Supervision was a highlight across all of these efforts. Our TA experiment in Kisii county’s Bobasi subcounty—a continued learning opportunity for us—reported the highest supervision rates across all areas of operation in Kenya in May. Although Bobasi’s performance was largely below target in 2020, there were steady improvements throughout the year. In our co-financing branch in Isiolo county, the percent of CHWs receiving active monthly supervision increased from 64% in H1 to 81% in H2 after the county government recruited and trained new supervisors. An occasional challenge in both areas, meanwhile, was securing consistent commodities from the public supply chain.
In Uganda, our partner BRAC’s supervision rates also improved toward the end of the year, though it aims to strengthen this further in 2021 with the launch of the Supervisor App, recruitment of more supervision staff, and the scaleup of a peer supervision pilot. Tech challenges for BRAC highlighted the importance of the digital component of CHWs’ work: BRAC saw strong improvement at the end of the year after most CHWs’ phones were replaced in October, resolving an issue with reporting activities that had plagued much of 2020’s performance. Other performance drivers were an mHealth upgrade completed in August and monthly incentives for active CHWs that began mid-year.
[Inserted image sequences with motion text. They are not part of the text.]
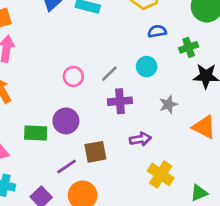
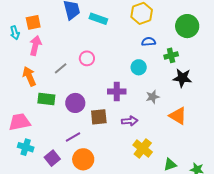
gray line: (109, 74) -> (61, 68), moved
pink circle: (73, 76) -> (87, 58), moved
green rectangle: (36, 133) -> (46, 99), moved
brown square: (95, 152) -> (99, 117), moved

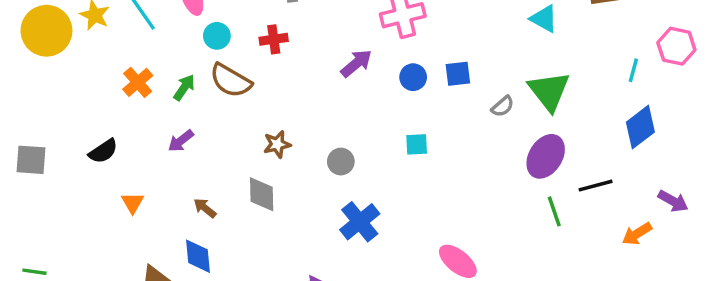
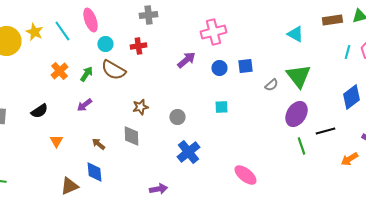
cyan line: (633, 70) -> (347, 52), moved

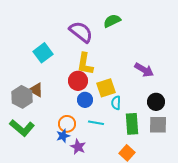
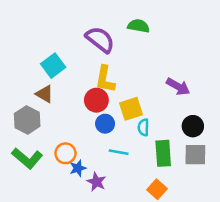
green semicircle: (112, 21) -> (138, 26), turned 36
brown triangle: (36, 90) -> (44, 94), moved
orange circle: (67, 124) -> (65, 153), moved

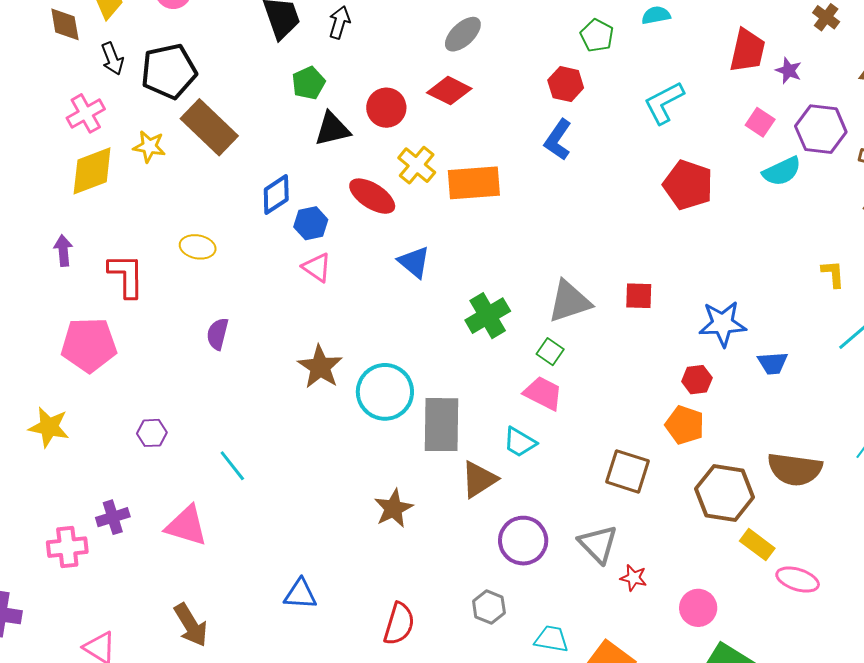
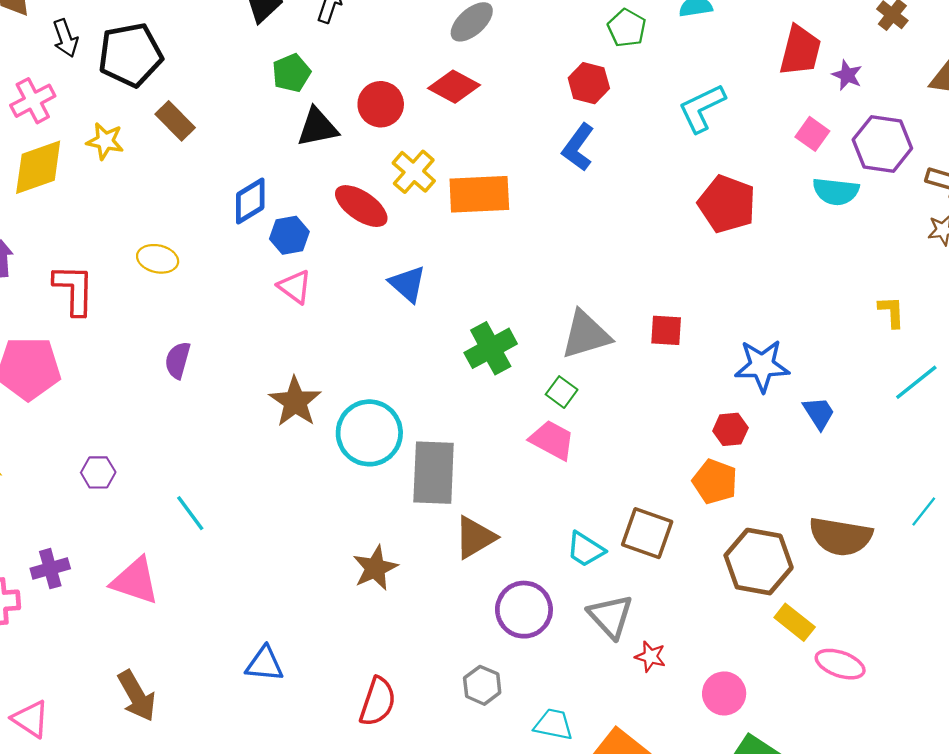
brown rectangle: (209, 127) -> (175, 121), size x0.6
cyan semicircle: (782, 171) -> (836, 191), turned 30
blue trapezoid: (773, 363) -> (819, 413), turned -120
cyan trapezoid: (520, 442) -> (585, 549), moved

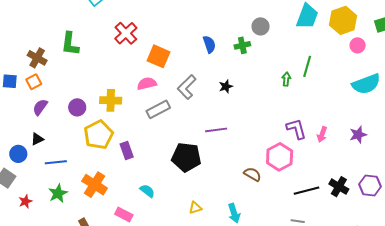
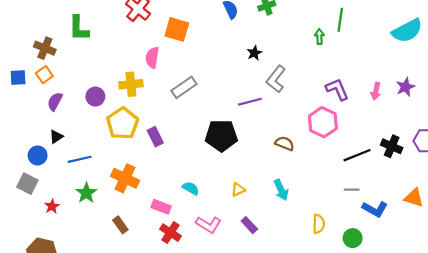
pink semicircle: (147, 84) -> (152, 58), moved, turned -60
gray L-shape: (187, 87) -> (276, 79), moved
pink arrow: (322, 134) -> (376, 91), moved
brown semicircle: (252, 174) -> (285, 143), moved
cyan semicircle: (147, 191) -> (191, 188), moved

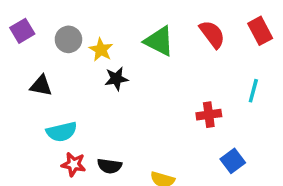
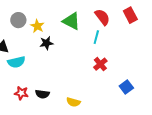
cyan line: (253, 91) -> (96, 37), moved
red cross: (209, 115) -> (100, 64), turned -32
cyan semicircle: (62, 132) -> (16, 62), moved
blue square: (233, 161) -> (126, 87), moved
Difficulties in our Isiolo co-financing program were compounded by COVID-19, given the county’s poor physical and data infrastructure. The pandemic also dominated the government’s health bandwidth and worsened a disagreement within government over revenue-sharing. As a result, county health funding was withheld for most of 2020, delaying CHWs and supervisors’ payments and lowering CHW performance. However, the impasse was resolved in November and we saw KPIs improve slightly in December. One milestone was the launch of immunization counseling and referral services despite the disruptions caused by COVID-19. We expect that with the payment situation resolved and through continued training and more timely incentives, performance will continually improve. We are also excited to support Isiolo in 2021 as the first Kenyan county to pilot CHW-distributed amoxicillin for fast-breathing pneumonia.